The band sets into it, and the crowd follows them along.
Well, everyone but me and that couple too busy making out to notice anything else.
What I see and hear turns my stomach. Privileged white kids freaking out to other privileged white kids badly covering old blues standards.
I’m done with them before they’re done with their first song.
“Not stickin’ around?” The doorman asks me as I break out into the cold night.
“Newspaper said they were blues. That ain’t blues.” I said with a growl.
“Sounds like it to me.” He replies, then quickly adds, “No refunds.”
I sigh, and turn to him, something inside me snapping.
“The blues is a duet between a man and his pain. A man’s fingers might be on the strings of a guitar, and the voice in his throat, but it’s the pain that’s makin’ the music.” I jab my finger toward the venue. “Those ain’t men, and they sure as hell ain’t never known pain, not any real pain.”

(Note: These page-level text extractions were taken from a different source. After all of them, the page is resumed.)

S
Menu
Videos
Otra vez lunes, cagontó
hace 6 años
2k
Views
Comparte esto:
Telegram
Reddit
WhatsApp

He stares at me blankly, obviously not expecting that kind of response. We shrug at each other as he goes back to checking IDs as I walk off into the dark.
Memphis Note
Every few years a group of middle class white kids will discover the blues and get some attention about how they’ve updated the genre for the modern audience. But none of them ever get it quite right, there’s always something missing. Which is why we still revere the name of Robert Johnson, but can’t remember the names of bands like this at all.